Neurointervention. 2023;18(3):166-171
Publication date (electronic) : 2023 October 19
doi : https://doi.org/10.5469/neuroint.2023.00437
1Department of Neurosurgery, Chosun University Hospital, Chosun University College of Medicine, Gwangju, Korea
2Department of Neurosurgery, Yongin Severance Hospital, Yonsei University College of Medicine, Yongin, Korea
3Department of Neurology, Gangnam Severance Hospital, Yonsei University College of Medicine, Seoul, Korea
4Department of Radiology, Gangnam Severance Hospital, Yonsei University College of Medicine, Seoul, Korea
5Severance Institute for Vascular and Metabolic Research, Yonsei University College of Medicine, Seoul, Korea
Correspondence to: Sang Hyun Suh, MD, PhD Department of Radiology, Gangnam Severance Hospital, Yonsei University College of Medicine, 211, Eonju-ro, Gangnam-gu, Seoul 06273, Korea Tel: +82-2-2019-3510 Fax: +82-2-3462-5472 E-mail: suhsh11@yuhs.ac
Received 2023 October 6; Revised 2023 October 10; Accepted 2023 October 11.



While symptomatic basilar artery (BA) stenosis is associated with a higher risk of recurrent stroke or death, there is no consensus on the management of these patients who are refractory to antiplatelet therapy. This study retrospectively assesses the outcomes of endovascular treatment (EVT) for symptomatic BA stenosis.

Materials and Methods

We conducted a retrospective review of patients with symptomatic BA stenosis who underwent EVT, including angioplasty or stenting, from 2006 to 2018. A total of 15 patients, who experienced transient ischemic attacks or strokes despite dual antiplatelet therapy, were included. EVT was performed under local anesthesia after pretreatment with antiplatelet medications. Angiographic follow-up was performed at 12 and 24 months post-EVT. Clinical outcomes were evaluated using the modified Rankin Scale (mRS).


EVT was successfully completed in all patients. Peri/post-procedural complications occurred in 33% of cases, including in-stent thrombosis, intracranial hemorrhage, and pontine infarction. At long-term follow-up (mean 98.5±80.5 months), 73.3% of patients achieved a favorable functional outcome (mRS≤2) without disability or mortality. Patients with unfavorable outcomes had previous infarcts, with 2 experiencing new pontine infarctions after stenting.

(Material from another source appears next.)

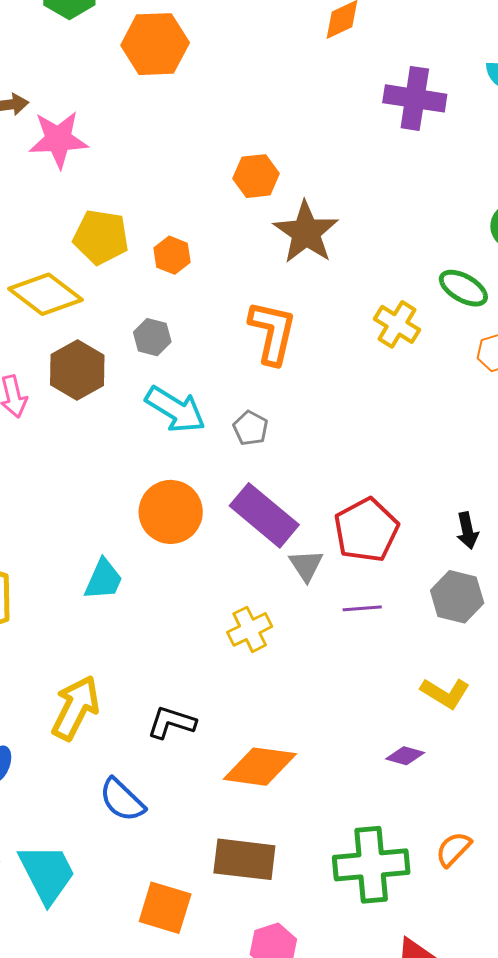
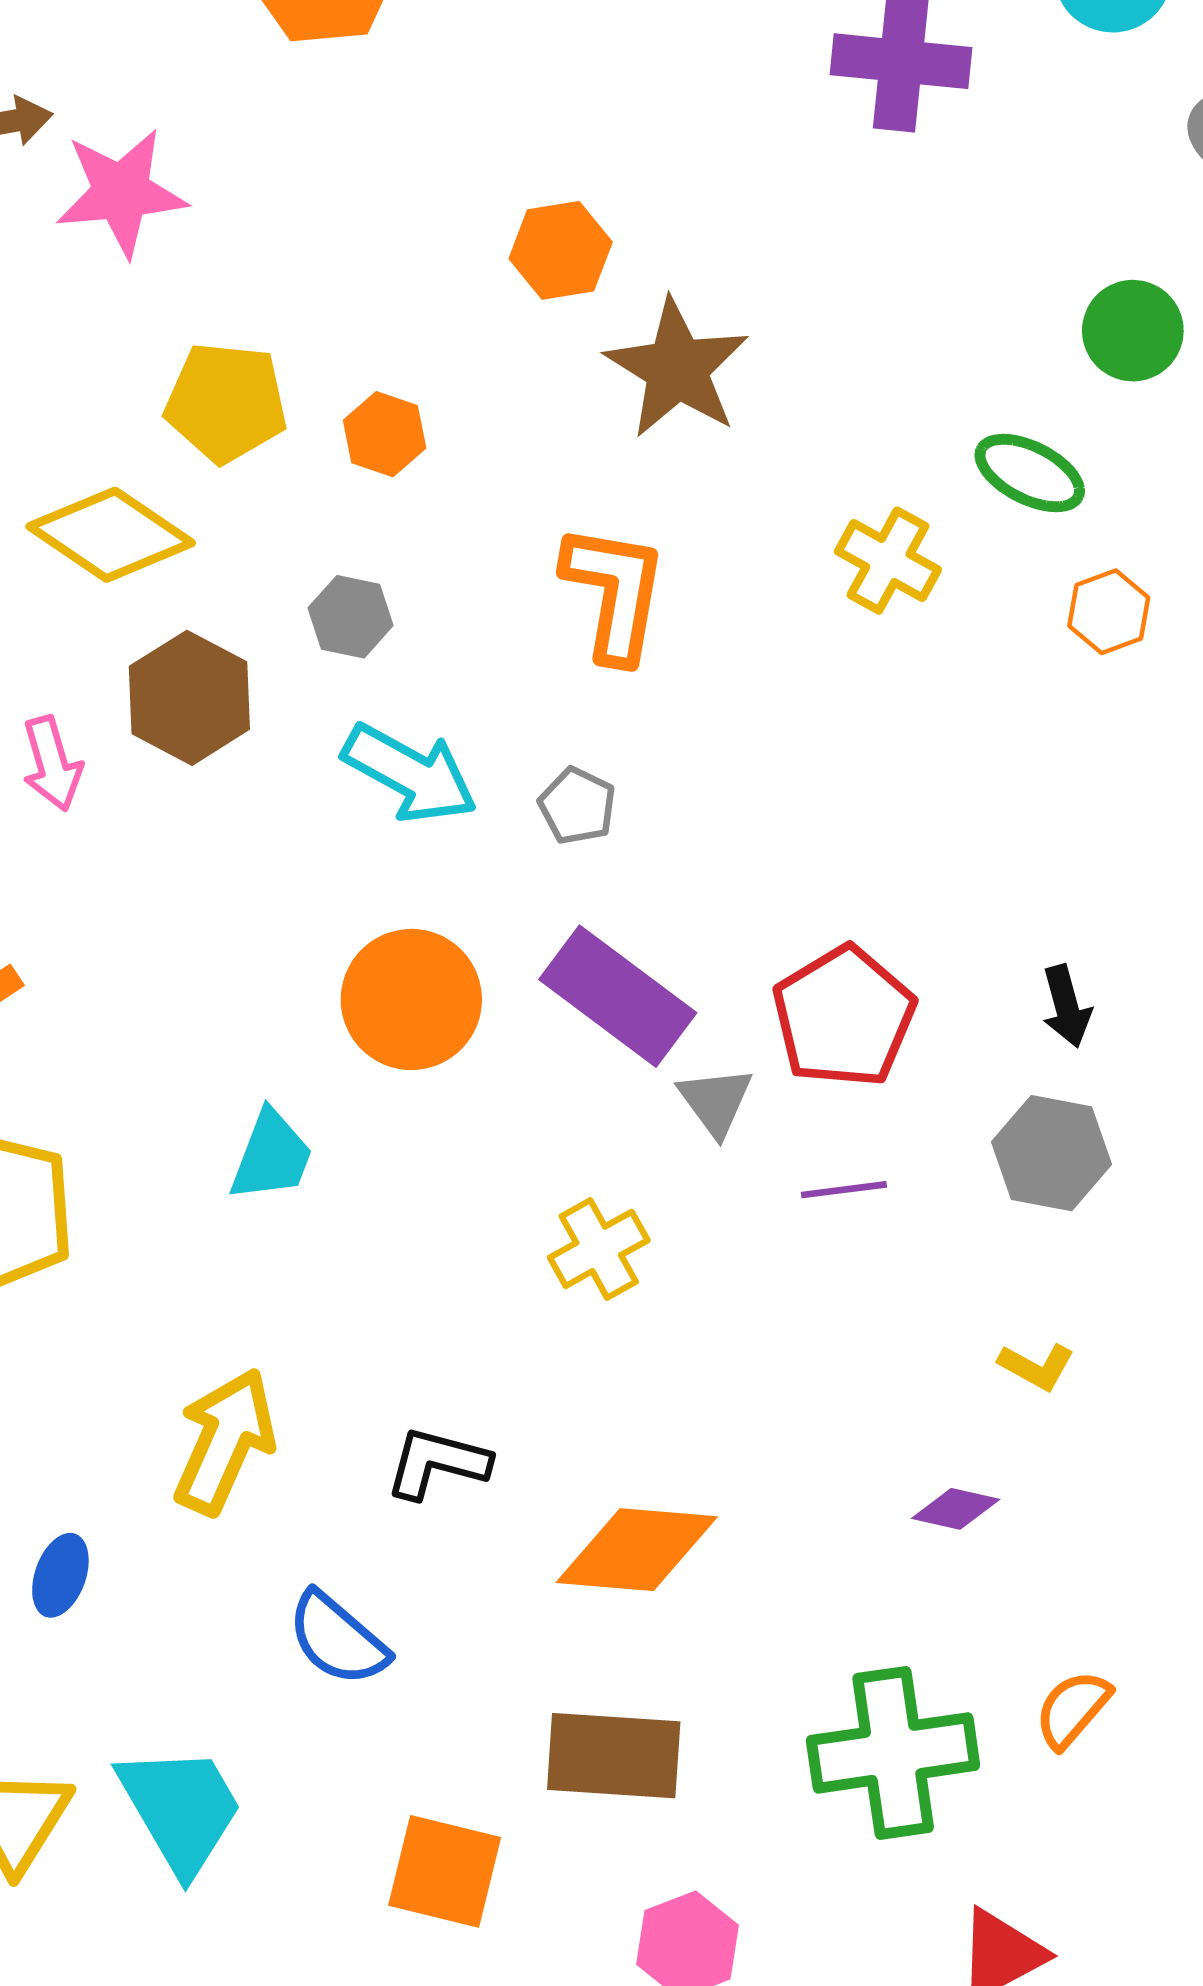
yellow L-shape: (445, 693) -> (1036, 1367), size x0.7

This study suggests that EVT, including angioplasty and stenting, may offer promise as a treatment option for symptomatic BA stenosis refractory to medical therapy. However, the procedure carries a notable risk of complications, especially in patients with severe stenosis and previous infarcts. Careful patient selection, based on clinical and radiological criteria, is crucial.

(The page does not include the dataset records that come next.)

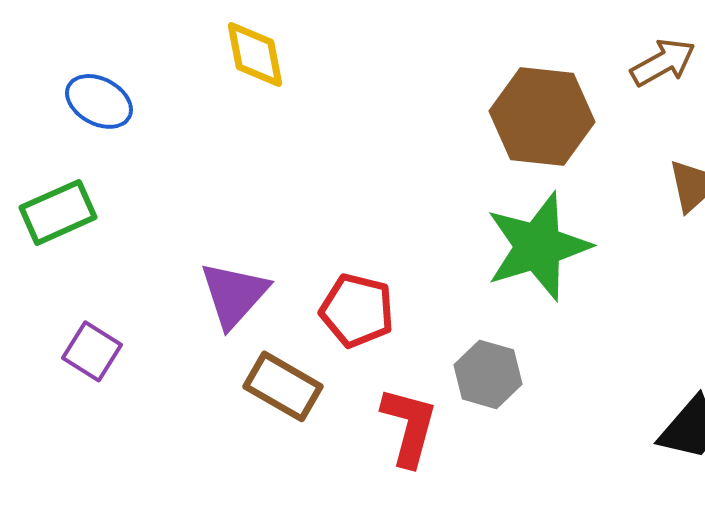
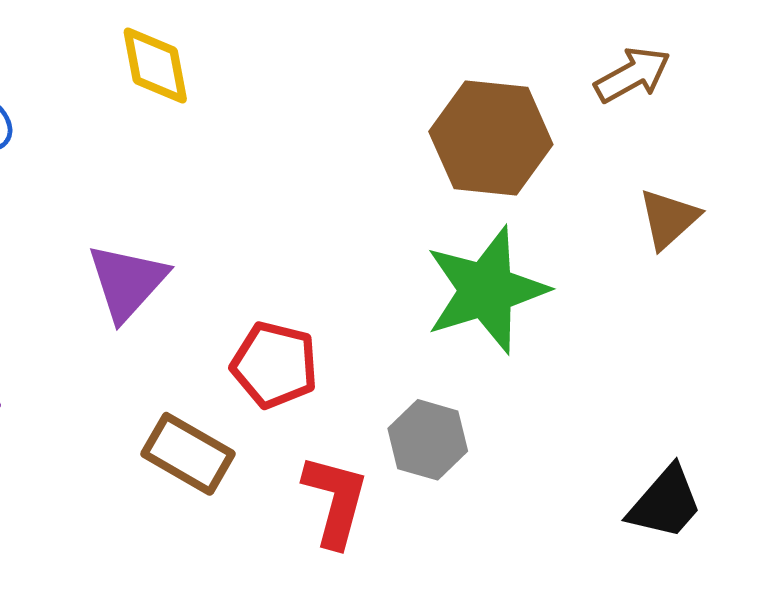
purple triangle: (234, 294) -> (127, 282), moved

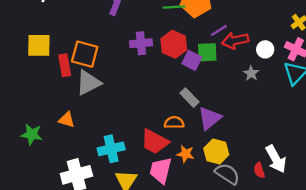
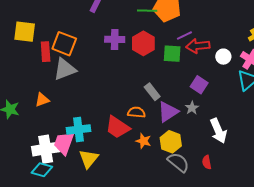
purple square: (192, 60) -> (199, 85), moved
gray star: (251, 73) -> (192, 108), moved
orange triangle: (67, 120) -> (42, 100), turned -42
white arrow: (276, 159) -> (218, 131), moved
pink trapezoid: (161, 170) -> (64, 143), moved

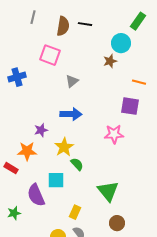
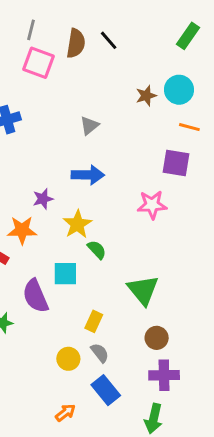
black line: (85, 24) -> (109, 40), turned 40
cyan circle: (121, 43) -> (179, 90), moved
pink square: (50, 55) -> (38, 63), moved

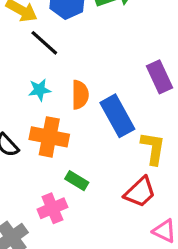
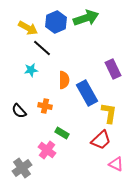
cyan star: (39, 90) -> (31, 70), moved
orange cross: (49, 137) -> (45, 106), size x0.6
pink cross: (52, 208) -> (47, 150), turned -30

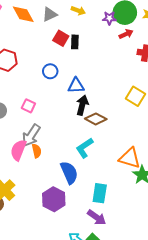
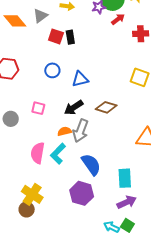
black arrow: (82, 105) -> (74, 108), moved, turned -126
gray arrow: (31, 135) -> (81, 131), moved
cyan L-shape: (84, 148) -> (58, 154), moved
orange semicircle: (37, 151) -> (64, 131), moved, turned -80
purple arrow: (97, 217) -> (127, 202), turned -48

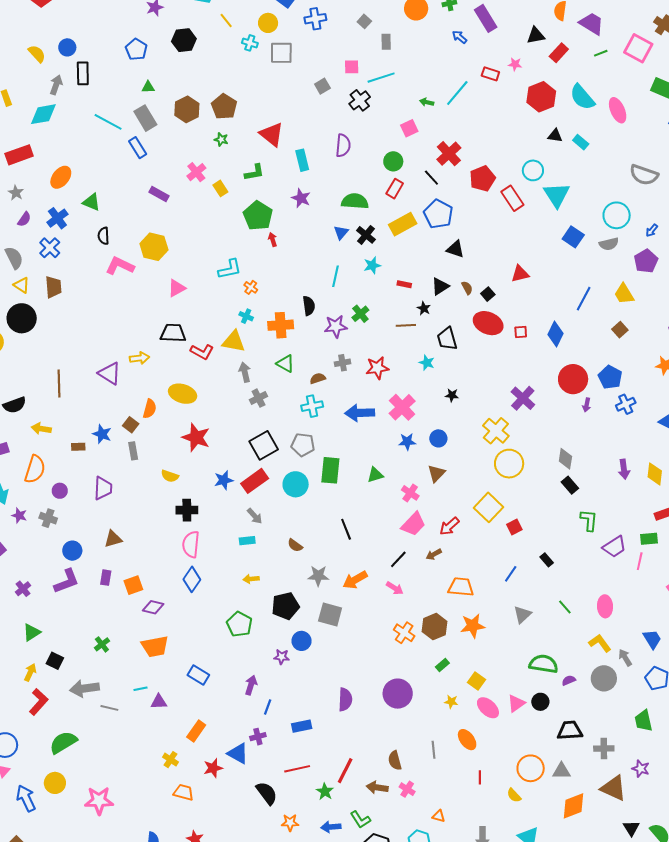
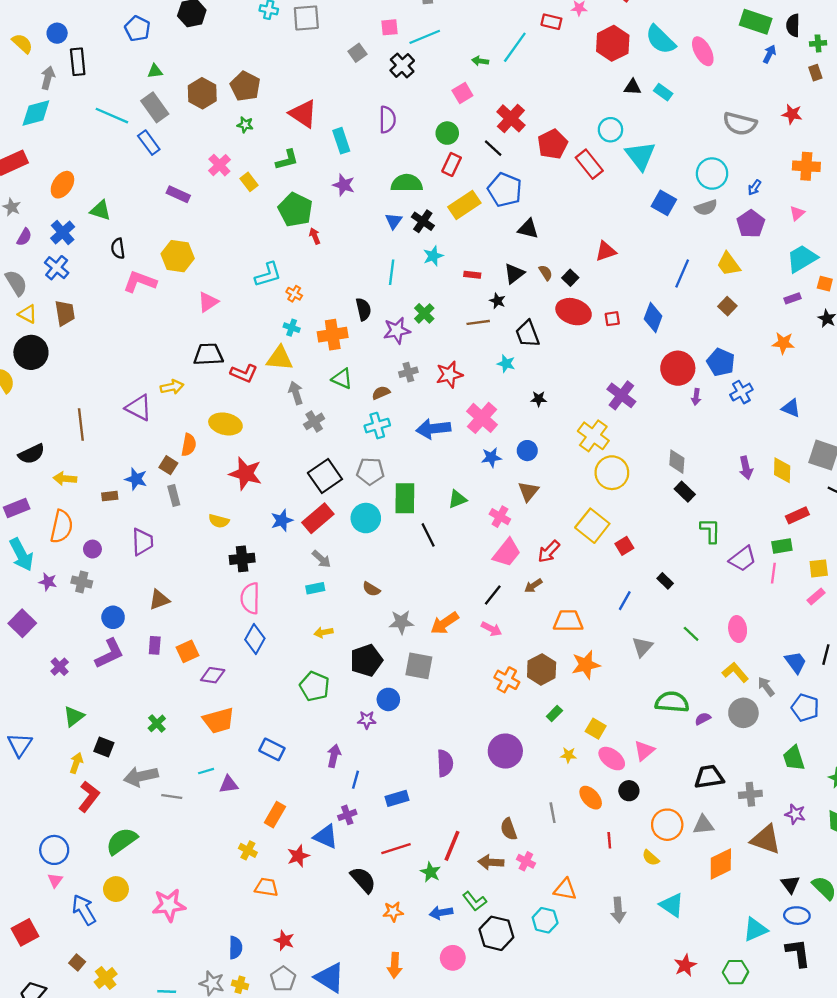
black line: (346, 529) -> (428, 535), moved
black circle: (540, 702) -> (629, 791), moved
orange triangle: (439, 816) -> (565, 889), size x1.5

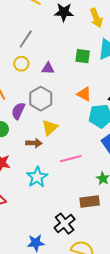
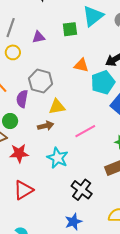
purple triangle: (48, 68) -> (39, 37), moved
yellow triangle: (50, 128) -> (57, 107), turned 48
black cross: (65, 224) -> (82, 190), moved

Intracranial atherosclerotic stenosis (ICAS) is one of the leading causes of stroke worldwide and its prevalence is higher in Asia, accounting for more than 40% of ischemic strokes [1,2]. Unlike the anterior circulation, atherosclerosis is the major cause of stroke in the posterior circulation [3]. Although symptomatic basilar artery (BA) stenosis was rare, BA stenosis was highly associated with the risk of transient ischemic attack (TIA), stroke or death [4,5]. In addition, atherosclerotic BA stenosis is difficult to treat due to its eloquent location and the presence of multiple perforators.

In the Stenting and Aggressive Medical Management for Preventing Recurrent stroke in Intracranial Stenosis (SAMMPRIS) trial [6,7], patients with BA stenosis accounted for 21.9% of the intervention group and BA stenting had a higher risk of peri-procedural ischemic stroke (20.8% for BA vs. 6.7% for non-BA). There is no consensus regarding the management of patients with ICAS, and the individual approach would be tailored to the specific vascular anatomy and pathology of ICAS. However, patients with symptomatic ICAS who fail antithrombotic therapy have extremely high rates of recurrent TIA/stroke or death [8]. Therefore, endovascular treatment (EVT) may be a last resort for patients with symptomatic BA stenosis who are refractory to dual antiplatelet therapy.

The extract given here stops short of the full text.